1. “State aid for personal property tax” – this is a $75 million-a-year giveaway engineered by WMC/WisGOP that lowers the property taxes for businesses, and while it is intended to make up the difference to local communities, it still raises taxes on homeowners because they make up a greater part of the tax base due to this move. Why not ditch it and bank that $150 million, or use it for something like local road aids that benefit a lot more people than a few businesses?

2. “Electronic and information technology manufacturing zone”. These are the first incentive payments for the Foxconn project, and they are projected at nearly $212 million. From what I can tell, this includes the 15% kickback for capital expenses for the Foxconn facility as well as the 17% payback of any salaries that are created for Foxconn employees (no matter where they are in the state).

The Foxconn funds stand out for two reasons. First, it doesn’t seem like the Walker Administration allowed for this extra expense to be assumed as part of the budget requests for 2019-21 (if I'm wrong and you find it mentioned and paid for, let me know). So this was going to be a big post-election surprise regardless of who was in office. Sneaky…and scummy.

It also seems like the budget assumes a smaller handout for Foxconn in the coming years, because the LFB assumed $473 million in state tax credits were going to be spent in the 2019-21 biennium on the Fox-con. But since we know the Foxconn project is going to be smaller and employ fewer people than what were we told when this scam was set up 18 months ago (and might continue to fall short of the paltry minimum amount of jobs they need to get that state money), why should we assume that the state will even spend that much in year 2?

Further cuts in the money assumed to go to Foxconn would be a win-win for those of us that hate this boondoggle. Not only will this free up money for something more legitimate, but it also brings the spotlight onto the WisGOP Legislature and Evers to explain what has to suffer if we keep setting aside scarce funds for the Fox-con. And it could hasten a settlement and/or lawsuit to stop throwing money away on it.

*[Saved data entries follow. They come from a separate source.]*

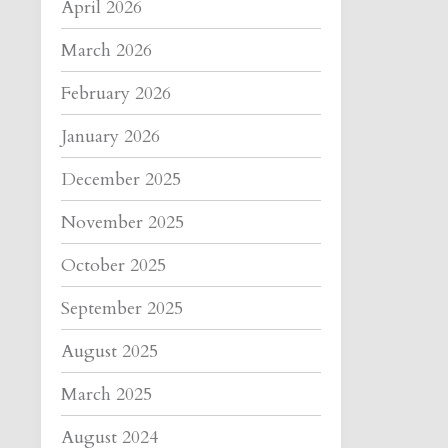
April 2026
March 2026
February 2026
January 2026
December 2025
November 2025
October 2025
September 2025
August 2025
March 2025
August 2024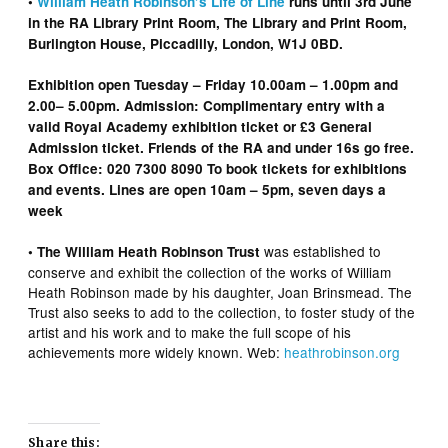
•
William Heath Robinson’s Life of Line
runs until 3rd June
in the RA Library Print Room, The Library and Print Room,
Burlington House, Piccadilly,
London, W1J 0BD.
Exhibition open Tuesday – Friday 10.00am – 1.00pm and
2.00– 5.00pm. Admission: Complimentary entry with a
valid Royal Academy exhibition ticket or £3 General
Admission ticket. Friends of the RA and under 16s go free.
Box Office: 020 7300 8090 To book tickets for exhibitions
and events. Lines are open 10am – 5pm, seven days a
week
was
established to
• The William Heath Robinson Trust
conserve and exhibit the collection of the works of William
Heath Robinson made by his daughter, Joan Brinsmead. The
Trust also seeks to add to the collection, to foster study of the
artist and his work and to make the full scope of his
achievements more widely known. Web:
heathrobinson.org
Share this: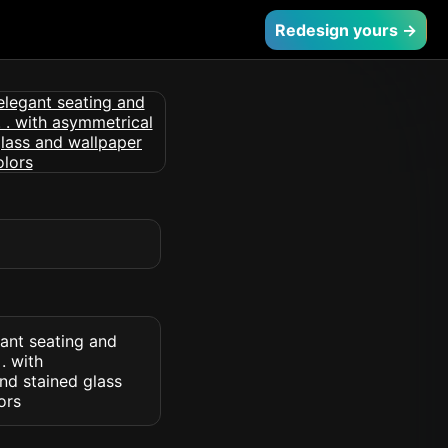
Redesign yours →
ant seating and
. with
nd stained glass
ors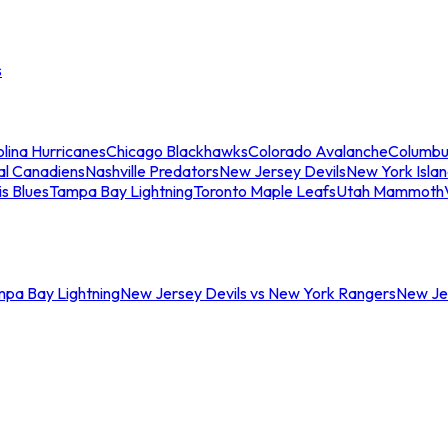
s
lina Hurricanes
Chicago Blackhawks
Colorado Avalanche
Columbu
al Canadiens
Nashville Predators
New Jersey Devils
New York Isla
is Blues
Tampa Bay Lightning
Toronto Maple Leafs
Utah Mammoth
mpa Bay Lightning
New Jersey Devils vs New York Rangers
New Jer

By comparison, the proposed increase in DHS spending is actually $280 million below their budget request, because taking the ACA’s Medicaid expansion saves over $320 million over the two years of the budget. And those savings are then used to expand current health services and attempt to close health disparities in other parts of the state. That’s the way you do it – use savings from one move to help other priorities, and dare the GOP to stop you.

Overall, while I’m pleasantly surprised at how ambitious Evers’ budget is, and how it’s a long-overdue restoration of the investments that were lost in the Age of Fitzwalkerstan, I also think there were other spots he could have been bolder by reducing spending on GOP handouts that haven’t done anything to improve outcomes and our economy in the 2010s.

Now GOPs can just cut out some of Evers’ proposed spending increases while not having to justify adding back money to pet causes like vouchers and Foxconn that Wisconsin voters do not approve of. They also can point to certain proposed tax changes that might hit Wisconsinites who work, instead of making the WisGOPs have to talk about why they should allow giveaways for manufacturers and stockholders to end.

I understand that maybe there were enough issues with keeping things running smoothly and within budget. But it does seem like there was room for improvement and more fiscal responsibility, while also giving more political wins for Tony Evers and the Dems than they're already likely to get over the next few months.